Thanks Ian.  Really kind of you to take the time to illustrate this.  Mona

-----Original Message-----
From: Ian Dickinson [mailto:[email protected]] 
Sent: Monday, September 16, 2013 3:49 PM
To: [email protected]
Subject: Re: blank node question

Hi Mona,

On Mon, Sep 16, 2013 at 10:15 PM, Mona Salem <[email protected]> wrote:
> Resource johnSmith
>   = model.createResource(personURI
>          .addProperty(VCARD.FN, fullName)
>          .addProperty(VCARD.N,
>                       model.createResource()
>                            .addProperty(VCARD.Given, bNode0)
>                            .addProperty(VCARD.Family, bNode1));
>
>
> Regarding the VCARD.N: does the N need to be defined somewhere?
Yes. Jena has a few built-in vocabulary classes, and (a rather old) version
of vcard is one of them. See:

http://jena.apache.org/documentation/javadoc/jena/com/hp/hpl/jena/vocabulary
/VCARD.html

There's no particular reason why vcard is a built-in vocabulary (unlike,
say, RDF and RDFS which are very helpful to application writers). I suspect
it was initially added to Jena to make it easier to write the tutorials!

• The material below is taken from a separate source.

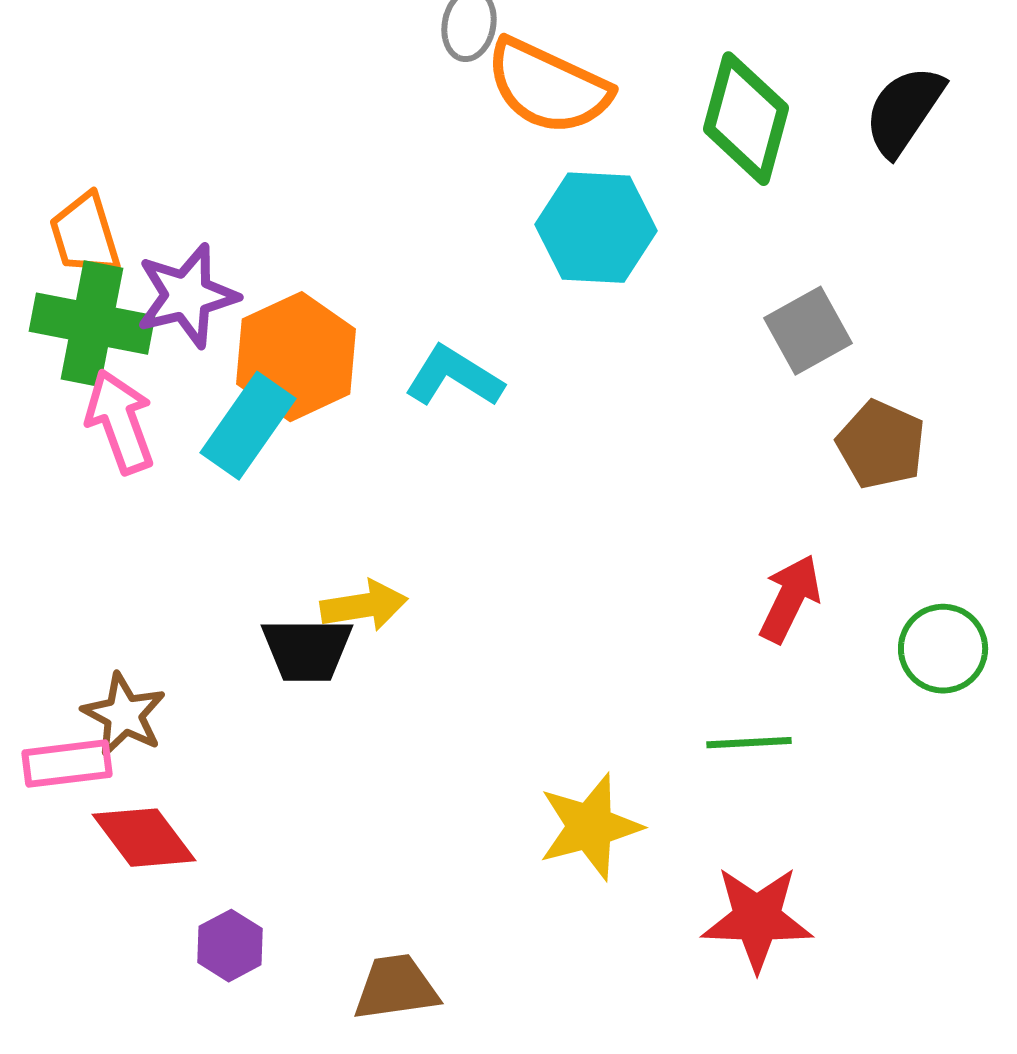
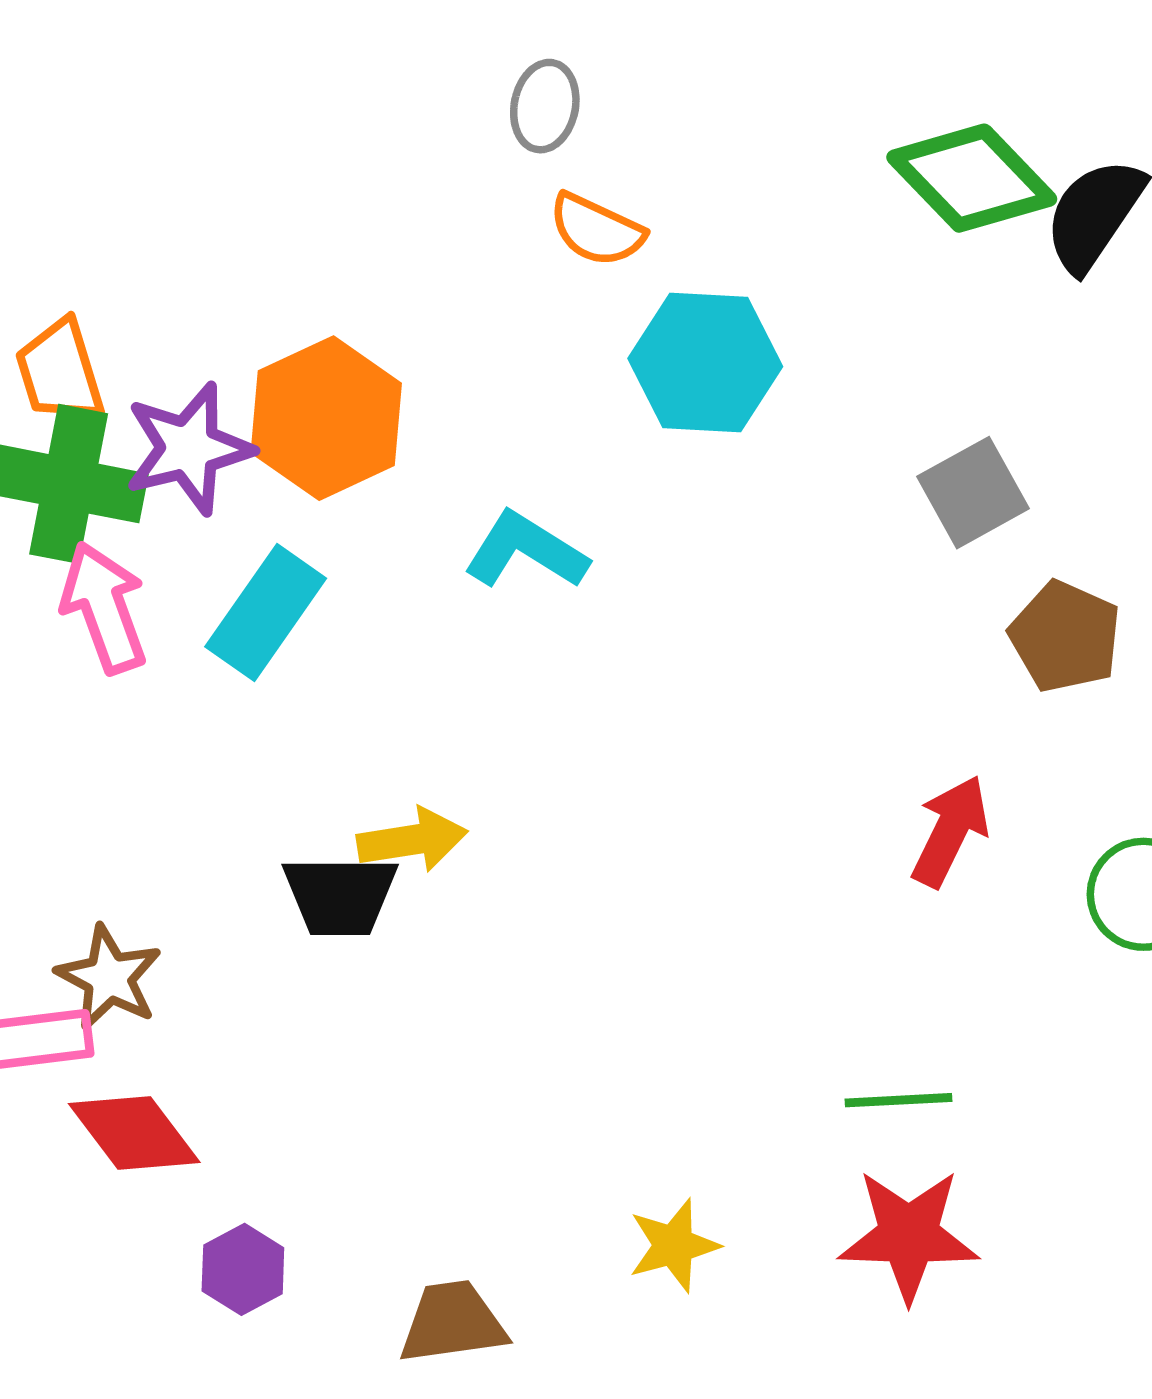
orange semicircle: (548, 87) -> (597, 230), moved, size x0.6
green diamond: (746, 119) -> (972, 178), moved, turned -59
orange hexagon: (296, 357) -> (326, 418), moved
green line: (749, 743) -> (898, 1100), moved
yellow star: (590, 827) -> (674, 1245), moved, size x0.7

vcard:N is an RDF property denoting the name of a thing. See the definition
here:

http://www.w3.org/TR/vcard-rdf/#Identification_Properties

so the code:

     .addProperty(VCARD.N, <thing> )

is adding a triple with the given subject resource, predicate vcard:N and
object a blank node resource created by the createResource() call.

I think that, as a tutorial, this code isn't as clear as it could be.
Rewriting it step-by-step, what's really happening is this:

    Resource bNode3 = model.createResource();

    bNode3.addProperty(VCARD.Given, bNode0);
    bNode3.addProperty(VCARD.Family, bNode1));

    Resource johnSmith = model.createResource( personURI );

    johnSmith.addProperty(VCARD.FN, fullName);
    johnSmith.addProperty(VCARD.N, bNode3 );

As originally written, it's perhaps more idiomatic Java, but it's also
harder for beginners to understand. Anyway, I hope it's clearer now.

> Is this the correct way to ask questions, by sending to the users 
> email address?
Yes. Welcome to jena-users!  You don't need to quote an old question, unless
your comment is a response to that previous thread.